Chairman of the London Pensions Fund Authority (LPFA) Edi Truell is to advise the mayor of London on collaboration between local government pension schemes (LGPS) and infrastructure investment.
He will resign as chairman of the London public sector scheme and will set up an advisory board for the newly established partnership between LPFA and the Lancashire County Pension Fund.
The joint venture, called the London Lancashire Pensions Partnership (LLPP), was approved last month and Truell was instrumental in pushing forward the collaboration.
Truell, who also co-founded bulk annuity provider Pension Insurance Corporation (PIC), will now work as an unpaid adviser to mayor Boris Johnson on pensions and investments.
The idea is to push forward Johnson’s ambition to create a London infrastructure investment fund using assets from the capital’s LGPS.

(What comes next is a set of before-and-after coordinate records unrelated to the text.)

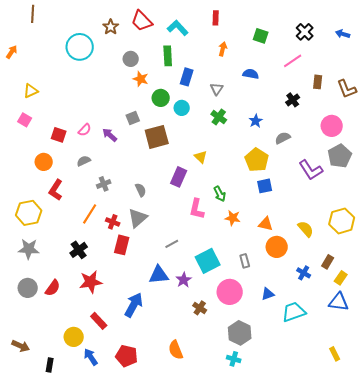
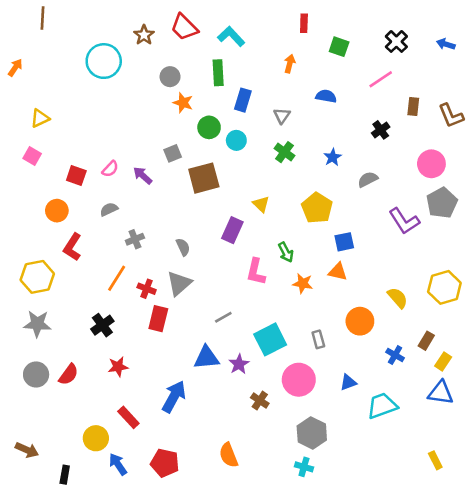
red rectangle: (216, 18) -> (304, 23), moved
yellow pentagon: (257, 160) -> (317, 208), moved
orange triangle: (266, 224) -> (338, 272), moved
red star: (91, 282) -> (118, 367), size x0.7

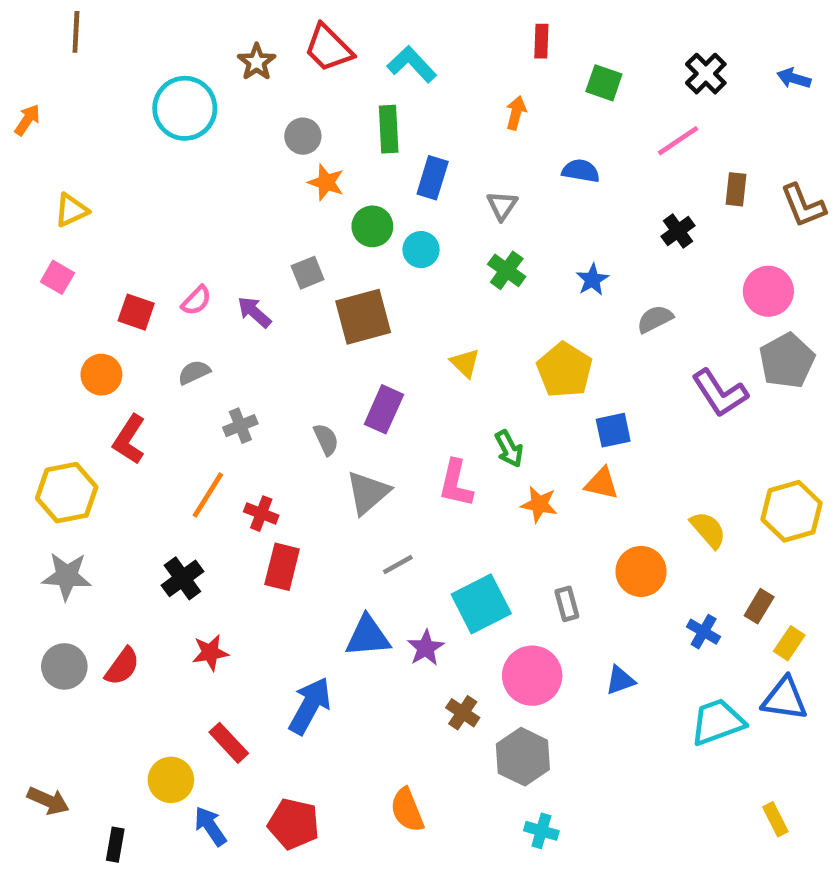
purple rectangle: (232, 230) -> (384, 409), moved
gray triangle: (179, 283) -> (368, 493), moved
cyan trapezoid: (382, 406) -> (717, 722), moved
gray hexagon: (312, 433) -> (523, 757), moved

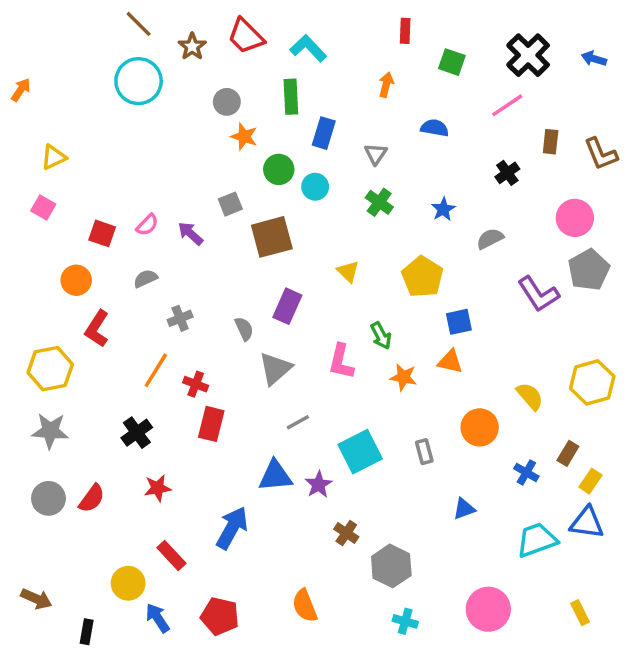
brown line: (76, 32) -> (139, 24), moved, turned -48
black cross: (706, 74) -> (528, 55), size x1.4
pink circle: (532, 676) -> (488, 609), moved

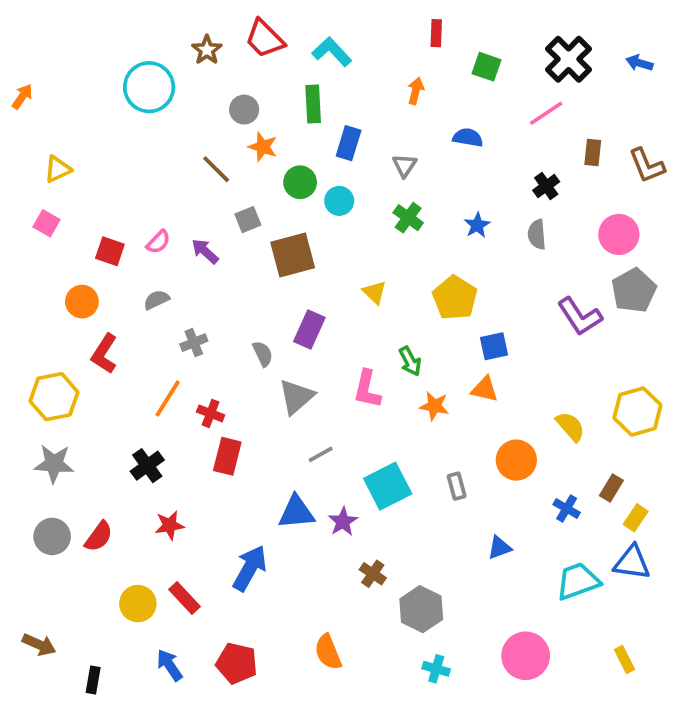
brown line: (139, 24) -> (216, 169), moved
gray semicircle: (490, 239) -> (537, 234), moved, turned -68
yellow circle: (128, 583) -> (138, 604), moved

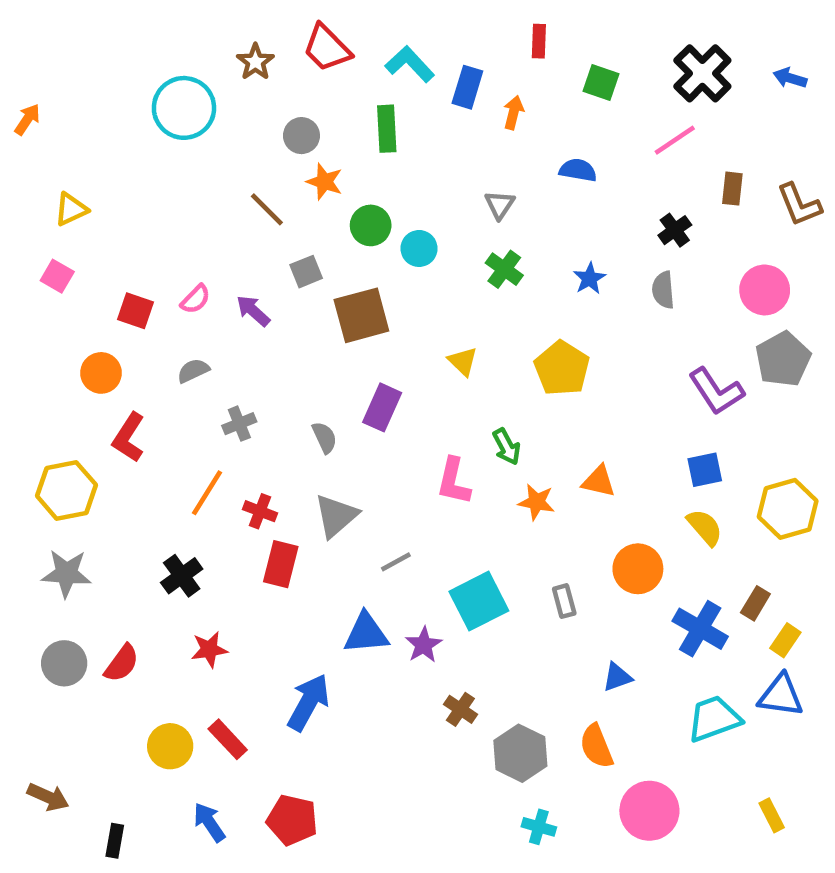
blue rectangle: (349, 143) -> (467, 87), moved
blue square: (494, 346) -> (705, 470), moved
gray triangle: (296, 397) -> (336, 516), moved
blue cross: (567, 509) -> (700, 629), size x1.6
orange semicircle: (328, 652) -> (596, 746), moved

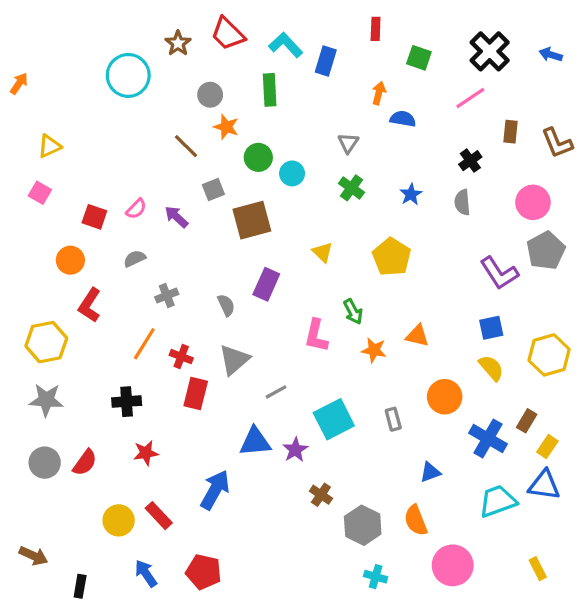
orange arrow: (513, 113) -> (379, 93), moved
black cross: (182, 576) -> (127, 402), turned 32

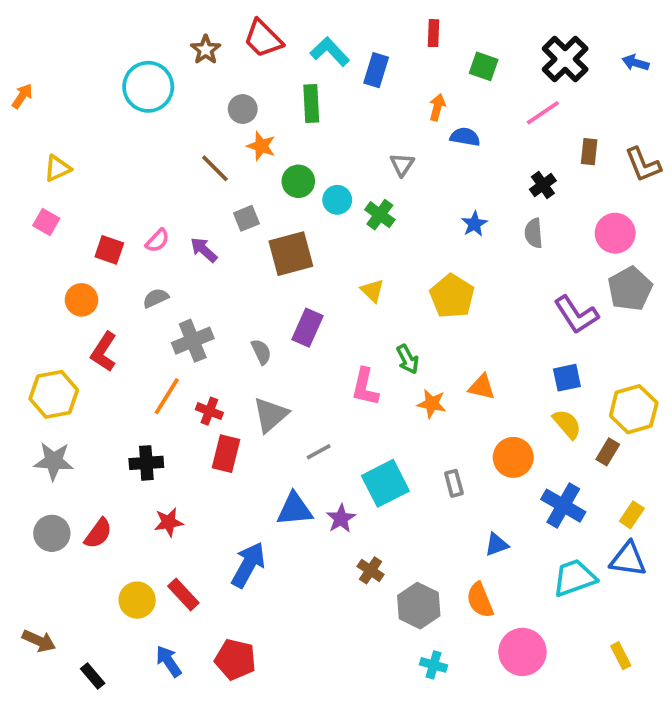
green cross: (351, 188) -> (380, 215), moved
gray cross: (167, 296) -> (193, 341), size x1.5
brown rectangle: (527, 421) -> (608, 452), moved
black rectangle: (80, 586) -> (93, 676), turned -50

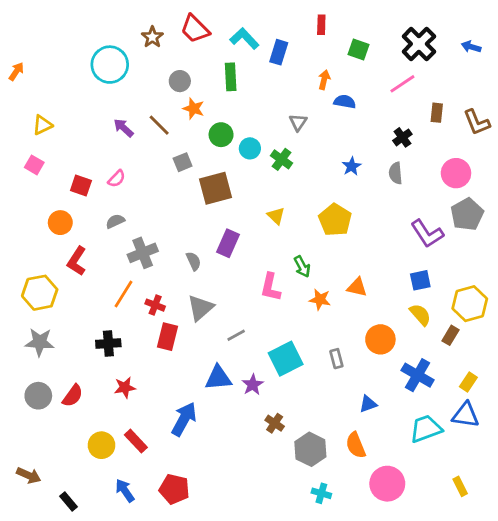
purple arrow: (204, 250) -> (123, 128), moved

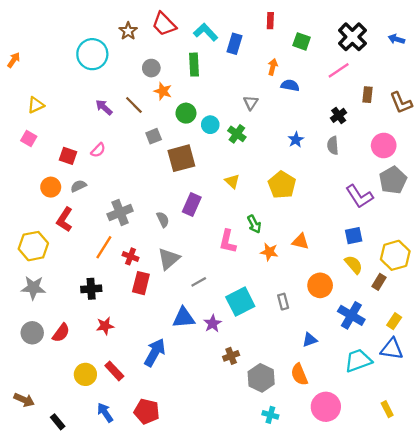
gray semicircle: (115, 221) -> (78, 186), moved
brown cross: (275, 423) -> (231, 356), turned 35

Truell will also advise of LGPS consolidation, a long-term ambition of his and the LPFA as demonstrated by its involvement in LLPP.
Johnson firmly backs the merging of LGPS schemes in order to save on costs and create a combined fund that could invest in large scale infrastructure projects.
However, a previous attempt to push for this by proposing the idea in a national newspaper, Johnson came under fire for confusing funded and unfunded public sector schemes and inappropriately labelling large Dutch pension funds as sovereign wealth funds.
Johnson said Truell’s work leading the LPFA and moving it towards its partnership with Lancashire was a service to public finance.
“If we now use this new partnership as a blueprint for further pooling of pension funds, we could have a war chest worth hundreds of billions of pounds and access to the kind of investment opportunities which have until now been the preserve of foreign sovereign wealth funds,” he added.
The LPFA/Lancashire, which has combined assets of £10.5bn (€14.3bn), is aiming to commence operation in April 2016.
Both schemes will maintain separate governance structures, with oversight boards in both London and Preston, but merge investments, liability management and administration.